Entries supplied:
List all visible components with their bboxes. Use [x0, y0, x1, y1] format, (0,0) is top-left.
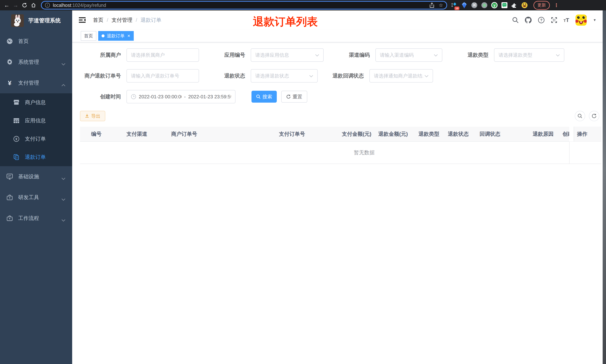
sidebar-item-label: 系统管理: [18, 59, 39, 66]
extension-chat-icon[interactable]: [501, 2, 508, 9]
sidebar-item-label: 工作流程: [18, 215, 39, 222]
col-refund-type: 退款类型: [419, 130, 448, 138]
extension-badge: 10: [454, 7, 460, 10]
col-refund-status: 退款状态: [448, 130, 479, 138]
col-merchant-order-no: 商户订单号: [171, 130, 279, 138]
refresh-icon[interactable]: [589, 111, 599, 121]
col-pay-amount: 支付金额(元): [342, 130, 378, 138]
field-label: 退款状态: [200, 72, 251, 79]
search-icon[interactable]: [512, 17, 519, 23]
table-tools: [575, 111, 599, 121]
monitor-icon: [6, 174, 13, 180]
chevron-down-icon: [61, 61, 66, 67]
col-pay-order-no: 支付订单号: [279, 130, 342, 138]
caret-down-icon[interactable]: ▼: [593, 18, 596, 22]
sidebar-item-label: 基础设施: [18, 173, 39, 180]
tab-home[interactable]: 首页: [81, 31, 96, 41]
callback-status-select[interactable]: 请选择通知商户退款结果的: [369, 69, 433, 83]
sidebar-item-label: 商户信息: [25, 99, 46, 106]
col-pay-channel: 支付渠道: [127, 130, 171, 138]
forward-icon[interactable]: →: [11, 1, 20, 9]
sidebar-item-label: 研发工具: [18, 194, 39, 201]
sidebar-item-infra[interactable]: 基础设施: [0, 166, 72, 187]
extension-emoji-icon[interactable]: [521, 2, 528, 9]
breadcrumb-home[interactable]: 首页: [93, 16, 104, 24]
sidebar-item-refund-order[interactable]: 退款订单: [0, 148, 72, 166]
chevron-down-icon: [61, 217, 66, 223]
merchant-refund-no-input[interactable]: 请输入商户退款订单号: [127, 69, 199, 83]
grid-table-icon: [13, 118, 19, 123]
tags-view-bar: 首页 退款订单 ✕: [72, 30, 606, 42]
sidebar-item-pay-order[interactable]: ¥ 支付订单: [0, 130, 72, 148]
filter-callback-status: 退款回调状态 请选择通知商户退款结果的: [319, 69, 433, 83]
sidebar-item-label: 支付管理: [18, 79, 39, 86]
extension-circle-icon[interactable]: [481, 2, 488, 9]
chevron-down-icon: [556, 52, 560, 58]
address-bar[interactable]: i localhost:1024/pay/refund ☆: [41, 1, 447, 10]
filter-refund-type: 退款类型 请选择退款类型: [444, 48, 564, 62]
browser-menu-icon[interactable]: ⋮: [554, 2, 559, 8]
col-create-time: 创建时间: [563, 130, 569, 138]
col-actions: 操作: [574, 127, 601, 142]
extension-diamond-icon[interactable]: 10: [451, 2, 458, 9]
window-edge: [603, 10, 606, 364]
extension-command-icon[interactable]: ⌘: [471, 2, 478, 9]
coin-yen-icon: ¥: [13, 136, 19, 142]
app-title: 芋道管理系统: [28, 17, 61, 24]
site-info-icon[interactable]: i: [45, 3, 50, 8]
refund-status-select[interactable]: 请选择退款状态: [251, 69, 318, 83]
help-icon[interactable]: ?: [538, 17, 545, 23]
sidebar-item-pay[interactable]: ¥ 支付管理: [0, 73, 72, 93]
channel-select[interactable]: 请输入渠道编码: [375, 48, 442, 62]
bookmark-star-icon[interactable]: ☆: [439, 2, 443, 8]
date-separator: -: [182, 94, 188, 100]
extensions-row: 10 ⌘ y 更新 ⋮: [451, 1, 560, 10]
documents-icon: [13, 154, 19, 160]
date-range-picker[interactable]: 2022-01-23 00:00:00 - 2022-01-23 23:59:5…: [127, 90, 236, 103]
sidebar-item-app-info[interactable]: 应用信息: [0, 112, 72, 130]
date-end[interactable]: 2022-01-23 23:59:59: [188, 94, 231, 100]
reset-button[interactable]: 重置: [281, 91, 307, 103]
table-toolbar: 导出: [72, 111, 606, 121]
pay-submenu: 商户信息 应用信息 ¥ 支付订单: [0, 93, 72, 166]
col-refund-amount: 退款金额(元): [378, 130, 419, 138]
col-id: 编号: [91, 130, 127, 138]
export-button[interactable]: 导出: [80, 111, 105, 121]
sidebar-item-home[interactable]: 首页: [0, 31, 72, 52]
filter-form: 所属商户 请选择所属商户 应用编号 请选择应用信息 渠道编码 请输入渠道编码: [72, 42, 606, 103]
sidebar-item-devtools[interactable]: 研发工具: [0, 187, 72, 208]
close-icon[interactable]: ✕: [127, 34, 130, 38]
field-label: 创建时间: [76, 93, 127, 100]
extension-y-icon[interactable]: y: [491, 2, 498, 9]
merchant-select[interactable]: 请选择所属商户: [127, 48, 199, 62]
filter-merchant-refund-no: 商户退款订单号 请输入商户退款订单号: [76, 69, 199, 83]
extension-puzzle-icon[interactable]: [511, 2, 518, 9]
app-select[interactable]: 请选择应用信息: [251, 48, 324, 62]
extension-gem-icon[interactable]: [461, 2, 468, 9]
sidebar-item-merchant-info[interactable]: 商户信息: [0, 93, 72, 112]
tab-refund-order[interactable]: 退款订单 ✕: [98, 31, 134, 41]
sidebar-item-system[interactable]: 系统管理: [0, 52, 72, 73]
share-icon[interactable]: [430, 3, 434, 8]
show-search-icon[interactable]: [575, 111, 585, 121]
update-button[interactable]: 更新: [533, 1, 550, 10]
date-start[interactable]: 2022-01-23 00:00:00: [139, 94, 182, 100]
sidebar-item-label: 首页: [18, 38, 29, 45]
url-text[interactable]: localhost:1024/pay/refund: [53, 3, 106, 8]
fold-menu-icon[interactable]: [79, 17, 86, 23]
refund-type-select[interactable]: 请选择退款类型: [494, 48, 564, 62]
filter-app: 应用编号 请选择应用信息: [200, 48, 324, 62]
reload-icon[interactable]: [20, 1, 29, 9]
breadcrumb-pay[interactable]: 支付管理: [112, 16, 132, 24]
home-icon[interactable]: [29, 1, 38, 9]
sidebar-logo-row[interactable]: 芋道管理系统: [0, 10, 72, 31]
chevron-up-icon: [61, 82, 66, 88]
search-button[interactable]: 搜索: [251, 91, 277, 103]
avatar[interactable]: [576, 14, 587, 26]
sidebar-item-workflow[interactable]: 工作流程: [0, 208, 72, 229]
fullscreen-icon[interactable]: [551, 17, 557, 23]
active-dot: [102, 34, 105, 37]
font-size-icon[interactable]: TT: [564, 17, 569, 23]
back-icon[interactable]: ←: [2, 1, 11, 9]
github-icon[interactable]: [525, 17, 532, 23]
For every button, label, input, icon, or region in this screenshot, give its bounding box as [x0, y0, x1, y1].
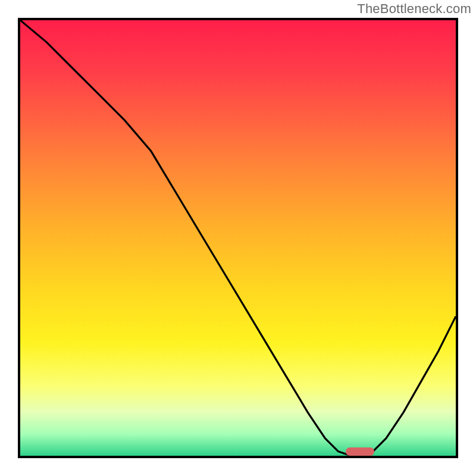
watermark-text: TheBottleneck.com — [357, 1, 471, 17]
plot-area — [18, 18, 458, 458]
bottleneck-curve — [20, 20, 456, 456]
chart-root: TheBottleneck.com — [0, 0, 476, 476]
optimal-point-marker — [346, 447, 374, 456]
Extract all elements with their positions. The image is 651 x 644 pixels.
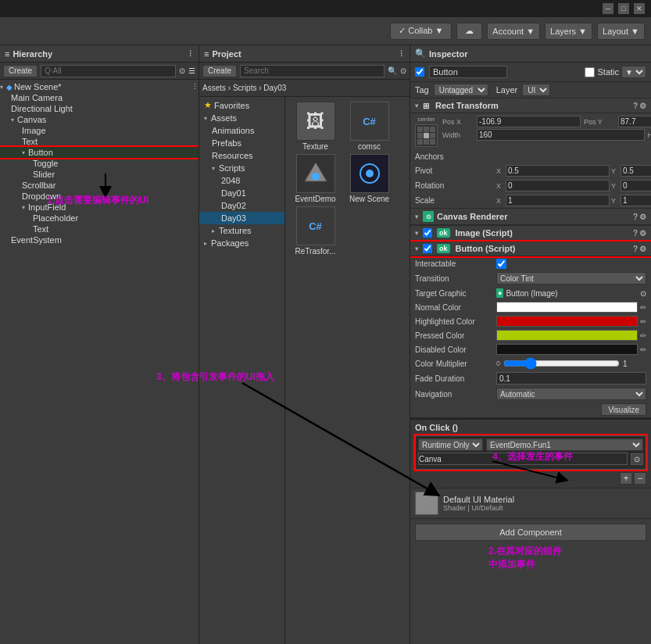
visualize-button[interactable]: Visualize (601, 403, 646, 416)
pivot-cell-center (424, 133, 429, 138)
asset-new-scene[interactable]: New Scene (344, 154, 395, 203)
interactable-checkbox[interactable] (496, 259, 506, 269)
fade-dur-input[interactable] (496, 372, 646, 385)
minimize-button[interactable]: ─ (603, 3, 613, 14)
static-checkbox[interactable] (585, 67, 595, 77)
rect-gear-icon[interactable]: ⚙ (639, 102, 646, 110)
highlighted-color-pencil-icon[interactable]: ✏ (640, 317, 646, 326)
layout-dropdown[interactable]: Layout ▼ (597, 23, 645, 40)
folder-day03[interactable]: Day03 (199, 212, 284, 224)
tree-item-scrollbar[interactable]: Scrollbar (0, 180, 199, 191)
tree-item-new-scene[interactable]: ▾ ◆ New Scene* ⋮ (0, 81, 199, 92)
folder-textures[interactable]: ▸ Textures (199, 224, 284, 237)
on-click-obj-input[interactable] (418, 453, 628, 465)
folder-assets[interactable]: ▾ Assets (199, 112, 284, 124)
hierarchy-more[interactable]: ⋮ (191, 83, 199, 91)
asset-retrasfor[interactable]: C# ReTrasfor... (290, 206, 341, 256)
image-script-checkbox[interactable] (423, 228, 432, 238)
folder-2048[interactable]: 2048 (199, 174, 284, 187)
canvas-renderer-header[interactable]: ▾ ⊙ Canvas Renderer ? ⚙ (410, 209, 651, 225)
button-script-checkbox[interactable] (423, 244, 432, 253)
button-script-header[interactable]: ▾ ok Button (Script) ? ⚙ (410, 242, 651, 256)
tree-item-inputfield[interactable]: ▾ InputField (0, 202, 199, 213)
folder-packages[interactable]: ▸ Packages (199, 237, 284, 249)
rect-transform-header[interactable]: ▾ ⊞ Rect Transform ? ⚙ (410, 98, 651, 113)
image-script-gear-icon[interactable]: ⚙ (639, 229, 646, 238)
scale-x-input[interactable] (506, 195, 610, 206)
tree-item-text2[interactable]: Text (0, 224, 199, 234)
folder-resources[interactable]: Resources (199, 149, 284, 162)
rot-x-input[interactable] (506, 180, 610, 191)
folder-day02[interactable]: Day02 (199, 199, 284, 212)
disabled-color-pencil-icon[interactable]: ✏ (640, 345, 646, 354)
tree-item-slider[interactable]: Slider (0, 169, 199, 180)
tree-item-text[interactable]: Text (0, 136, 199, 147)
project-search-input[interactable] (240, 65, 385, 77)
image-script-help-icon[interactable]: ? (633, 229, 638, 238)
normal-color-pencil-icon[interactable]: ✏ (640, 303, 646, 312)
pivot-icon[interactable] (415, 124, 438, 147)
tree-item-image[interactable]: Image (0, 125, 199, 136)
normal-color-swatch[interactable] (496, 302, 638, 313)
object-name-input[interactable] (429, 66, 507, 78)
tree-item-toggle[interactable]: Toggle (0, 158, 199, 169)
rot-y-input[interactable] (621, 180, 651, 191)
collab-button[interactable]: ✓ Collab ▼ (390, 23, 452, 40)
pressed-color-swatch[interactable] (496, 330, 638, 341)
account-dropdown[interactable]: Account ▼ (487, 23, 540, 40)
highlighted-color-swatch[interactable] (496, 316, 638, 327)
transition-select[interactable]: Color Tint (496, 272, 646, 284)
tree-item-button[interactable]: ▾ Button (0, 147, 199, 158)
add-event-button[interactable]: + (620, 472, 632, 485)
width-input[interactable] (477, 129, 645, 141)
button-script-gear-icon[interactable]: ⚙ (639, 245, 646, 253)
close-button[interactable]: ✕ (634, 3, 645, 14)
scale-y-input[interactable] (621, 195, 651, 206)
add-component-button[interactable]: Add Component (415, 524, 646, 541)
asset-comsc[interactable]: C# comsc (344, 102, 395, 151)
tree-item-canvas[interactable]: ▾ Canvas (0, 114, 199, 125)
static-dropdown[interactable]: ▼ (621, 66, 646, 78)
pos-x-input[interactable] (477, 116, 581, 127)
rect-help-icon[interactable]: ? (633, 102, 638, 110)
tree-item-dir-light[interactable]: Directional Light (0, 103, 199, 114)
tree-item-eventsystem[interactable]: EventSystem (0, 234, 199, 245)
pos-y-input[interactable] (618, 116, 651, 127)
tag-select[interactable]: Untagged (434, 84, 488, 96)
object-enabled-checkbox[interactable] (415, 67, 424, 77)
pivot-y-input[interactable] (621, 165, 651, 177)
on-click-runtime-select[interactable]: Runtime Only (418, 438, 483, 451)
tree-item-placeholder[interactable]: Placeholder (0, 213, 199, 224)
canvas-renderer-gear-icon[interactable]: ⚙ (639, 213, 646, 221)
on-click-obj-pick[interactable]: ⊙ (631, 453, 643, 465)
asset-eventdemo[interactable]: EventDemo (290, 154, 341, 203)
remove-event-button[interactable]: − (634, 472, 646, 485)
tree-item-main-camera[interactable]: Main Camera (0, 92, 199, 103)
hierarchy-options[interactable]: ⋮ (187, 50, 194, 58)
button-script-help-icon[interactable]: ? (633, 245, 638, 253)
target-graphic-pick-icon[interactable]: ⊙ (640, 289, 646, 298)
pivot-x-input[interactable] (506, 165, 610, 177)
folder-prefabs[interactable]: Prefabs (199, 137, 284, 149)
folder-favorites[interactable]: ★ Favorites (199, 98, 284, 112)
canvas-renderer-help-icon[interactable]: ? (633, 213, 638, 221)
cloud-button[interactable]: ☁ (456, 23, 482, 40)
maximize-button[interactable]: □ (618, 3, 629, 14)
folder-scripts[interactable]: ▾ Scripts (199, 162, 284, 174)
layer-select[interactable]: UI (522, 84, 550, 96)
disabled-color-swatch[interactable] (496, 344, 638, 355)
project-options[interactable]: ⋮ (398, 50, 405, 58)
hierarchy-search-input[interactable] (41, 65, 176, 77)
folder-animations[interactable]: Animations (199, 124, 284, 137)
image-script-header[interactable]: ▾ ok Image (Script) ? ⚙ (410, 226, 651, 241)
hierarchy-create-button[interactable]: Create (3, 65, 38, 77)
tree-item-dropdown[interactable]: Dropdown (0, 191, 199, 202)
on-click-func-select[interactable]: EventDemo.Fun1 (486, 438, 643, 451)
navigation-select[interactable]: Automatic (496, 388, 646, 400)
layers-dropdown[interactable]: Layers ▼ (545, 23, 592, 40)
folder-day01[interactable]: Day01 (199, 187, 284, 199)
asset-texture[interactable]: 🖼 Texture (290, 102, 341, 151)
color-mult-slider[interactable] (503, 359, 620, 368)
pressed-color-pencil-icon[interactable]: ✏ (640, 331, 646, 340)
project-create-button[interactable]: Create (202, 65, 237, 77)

Task objective:
What lines in the entries above hold "checkbox"? Copy every one.

Solved exercise:
interactable-checkbox[interactable] (496, 259, 506, 269)
static-checkbox[interactable] (585, 67, 595, 77)
image-script-checkbox[interactable] (423, 228, 432, 238)
button-script-checkbox[interactable] (423, 244, 432, 253)
object-enabled-checkbox[interactable] (415, 67, 424, 77)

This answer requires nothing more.